1000D) datasets. To address this issue, a self-adjusting representation-based multitask PSO (SAR-MTPSO) is proposed in this paper. Firstly, the knee point strategy and an elite feature-preserving strategy are employed to obtain promising particles with key features. Based on these particles, a new multitask framework is introduced, where two tasks are constructed by using a self-adjusting representation strategy. Secondly, a two-layer knowledge transfer strategy is proposed to promote the useful information sharing and exchanging between two tasks dynamically. Finally, an adaptive re-initialization strategy is proposed to enhance the exploitation and exploration capabilities of the two tasks respectively. SAR-MTPSO was compared with 10 representative FS algorithms on 21 high-dimensional datasets. Experimental results show that SAR-MTPSO can achieve the highest classification accuracies with smaller sizes of feature subsets on 17 out of 21 datasets.

查看原文本刊更多论文

基于自调整表示的多任务粒子群高维特征选择

作为机器学习任务的关键预处理步骤，特征选择（FS）旨在从原始数据集中识别信息特征。然而，FS通常被表述为NP-hard组合优化问题，特别是在指数扩展搜索空间和复杂特征交互的情况下。粒子群优化算法（PSO）由于其简单易行的特点，在FS任务中得到了广泛的应用。同时，在处理高维（>1000D）数据集时，优化过程经常收敛于局部最优。为了解决这一问题，本文提出了一种基于自调整表示的多任务粒子群算法（SAR-MTPSO）。首先，采用膝点策略和精英特征保持策略获取具有关键特征的有希望粒子；在此基础上，引入了一种新的多任务框架，其中使用自调整表示策略构造两个任务。其次，提出了一种两层知识转移策略，以促进任务间有用信息的动态共享和交换。最后，提出了一种自适应重新初始化策略，以提高两个任务的开发和探测能力。在21个高维数据集上比较了SAR-MTPSO与10种代表性FS算法。实验结果表明，在21个数据集中的17个数据集上，SAR-MTPSO在特征子集较小的情况下可以获得最高的分类精度。

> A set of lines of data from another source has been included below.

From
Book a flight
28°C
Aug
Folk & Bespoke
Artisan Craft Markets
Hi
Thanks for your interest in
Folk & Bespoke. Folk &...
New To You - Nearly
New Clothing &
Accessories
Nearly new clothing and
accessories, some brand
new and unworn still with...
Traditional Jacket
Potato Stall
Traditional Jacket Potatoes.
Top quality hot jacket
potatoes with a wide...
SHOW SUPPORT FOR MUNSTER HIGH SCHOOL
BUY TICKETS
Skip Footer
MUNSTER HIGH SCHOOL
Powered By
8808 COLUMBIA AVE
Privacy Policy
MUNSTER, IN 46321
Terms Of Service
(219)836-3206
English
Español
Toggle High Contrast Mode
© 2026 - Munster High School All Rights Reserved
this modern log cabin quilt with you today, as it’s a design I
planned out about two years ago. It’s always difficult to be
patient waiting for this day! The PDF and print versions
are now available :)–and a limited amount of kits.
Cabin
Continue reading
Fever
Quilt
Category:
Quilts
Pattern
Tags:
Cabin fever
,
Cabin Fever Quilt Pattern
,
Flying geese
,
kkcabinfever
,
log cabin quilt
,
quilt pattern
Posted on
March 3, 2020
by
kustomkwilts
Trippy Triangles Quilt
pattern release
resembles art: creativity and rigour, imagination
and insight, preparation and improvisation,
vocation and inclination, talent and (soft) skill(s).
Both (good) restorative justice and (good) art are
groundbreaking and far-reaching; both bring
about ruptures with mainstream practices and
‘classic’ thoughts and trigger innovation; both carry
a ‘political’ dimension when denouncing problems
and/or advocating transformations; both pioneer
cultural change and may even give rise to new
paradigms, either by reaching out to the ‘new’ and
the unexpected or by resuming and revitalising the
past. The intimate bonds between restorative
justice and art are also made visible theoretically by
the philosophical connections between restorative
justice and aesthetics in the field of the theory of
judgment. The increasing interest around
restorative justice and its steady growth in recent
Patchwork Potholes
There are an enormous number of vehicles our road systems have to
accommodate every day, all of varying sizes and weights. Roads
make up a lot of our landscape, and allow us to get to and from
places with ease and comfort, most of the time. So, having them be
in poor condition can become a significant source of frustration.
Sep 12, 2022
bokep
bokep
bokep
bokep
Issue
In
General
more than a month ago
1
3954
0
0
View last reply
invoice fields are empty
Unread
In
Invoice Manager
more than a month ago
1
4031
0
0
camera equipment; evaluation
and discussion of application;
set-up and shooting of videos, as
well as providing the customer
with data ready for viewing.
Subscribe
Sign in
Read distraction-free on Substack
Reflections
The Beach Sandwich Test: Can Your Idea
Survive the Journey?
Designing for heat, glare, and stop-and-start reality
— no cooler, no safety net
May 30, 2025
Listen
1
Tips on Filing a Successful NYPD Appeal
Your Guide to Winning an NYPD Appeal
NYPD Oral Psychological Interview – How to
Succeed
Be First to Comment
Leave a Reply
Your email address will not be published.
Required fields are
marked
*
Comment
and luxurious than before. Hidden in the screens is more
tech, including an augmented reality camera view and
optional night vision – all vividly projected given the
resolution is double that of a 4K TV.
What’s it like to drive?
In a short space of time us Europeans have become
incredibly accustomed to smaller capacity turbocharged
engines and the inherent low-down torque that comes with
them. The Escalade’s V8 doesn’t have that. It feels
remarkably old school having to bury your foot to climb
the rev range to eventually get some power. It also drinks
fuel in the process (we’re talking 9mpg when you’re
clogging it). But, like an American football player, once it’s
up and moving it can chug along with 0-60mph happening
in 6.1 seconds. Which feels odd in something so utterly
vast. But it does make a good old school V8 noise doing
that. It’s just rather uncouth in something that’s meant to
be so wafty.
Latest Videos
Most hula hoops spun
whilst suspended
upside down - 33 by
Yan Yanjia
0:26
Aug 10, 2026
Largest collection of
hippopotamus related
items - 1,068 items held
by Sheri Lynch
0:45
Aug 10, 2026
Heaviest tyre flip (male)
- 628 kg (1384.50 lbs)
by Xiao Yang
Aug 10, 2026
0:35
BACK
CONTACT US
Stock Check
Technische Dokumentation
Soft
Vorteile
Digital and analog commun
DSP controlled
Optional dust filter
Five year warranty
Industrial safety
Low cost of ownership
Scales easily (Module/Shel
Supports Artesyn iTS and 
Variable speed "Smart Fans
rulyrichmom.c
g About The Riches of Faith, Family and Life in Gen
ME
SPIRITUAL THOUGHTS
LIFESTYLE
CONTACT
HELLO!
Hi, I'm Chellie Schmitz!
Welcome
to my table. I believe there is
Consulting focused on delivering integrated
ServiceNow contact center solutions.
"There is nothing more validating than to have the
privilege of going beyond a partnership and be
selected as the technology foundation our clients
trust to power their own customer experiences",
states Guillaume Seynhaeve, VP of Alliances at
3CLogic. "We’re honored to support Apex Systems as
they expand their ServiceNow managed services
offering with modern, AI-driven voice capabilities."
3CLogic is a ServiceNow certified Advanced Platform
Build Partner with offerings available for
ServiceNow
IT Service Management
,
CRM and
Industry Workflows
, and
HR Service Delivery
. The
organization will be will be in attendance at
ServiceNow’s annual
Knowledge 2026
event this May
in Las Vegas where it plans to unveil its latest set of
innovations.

本文章由计算机程序翻译，如有差异，请以英文原文为准。

求助全文

约1分钟内获得全文求助全文

来源期刊

Swarm and Evolutionary Computation COMPUTER SCIENCE, ARTIFICIAL INTELLIGENCEC-COMPUTER SCIENCE, THEORY & METHODS

CiteScore

16.00

自引率

12.00%

发文量

169

期刊介绍： Swarm and Evolutionary Computation is a pioneering peer-reviewed journal focused on the latest research and advancements in nature-inspired intelligent computation using swarm and evolutionary algorithms. It covers theoretical, experimental, and practical aspects of these paradigms and their hybrids, promoting interdisciplinary research. The journal prioritizes the publication of high-quality, original articles that push the boundaries of evolutionary computation and swarm intelligence. Additionally, it welcomes survey papers on current topics and novel applications. Topics of interest include but are not limited to: Genetic Algorithms, and Genetic Programming, Evolution Strategies, and Evolutionary Programming, Differential Evolution, Artificial Immune Systems, Particle Swarms, Ant Colony, Bacterial Foraging, Artificial Bees, Fireflies Algorithm, Harmony Search, Artificial Life, Digital Organisms, Estimation of Distribution Algorithms, Stochastic Diffusion Search, Quantum Computing, Nano Computing, Membrane Computing, Human-centric Computing, Hybridization of Algorithms, Memetic Computing, Autonomic Computing, Self-organizing systems, Combinatorial, Discrete, Binary, Constrained, Multi-objective, Multi-modal, Dynamic, and Large-scale Optimization.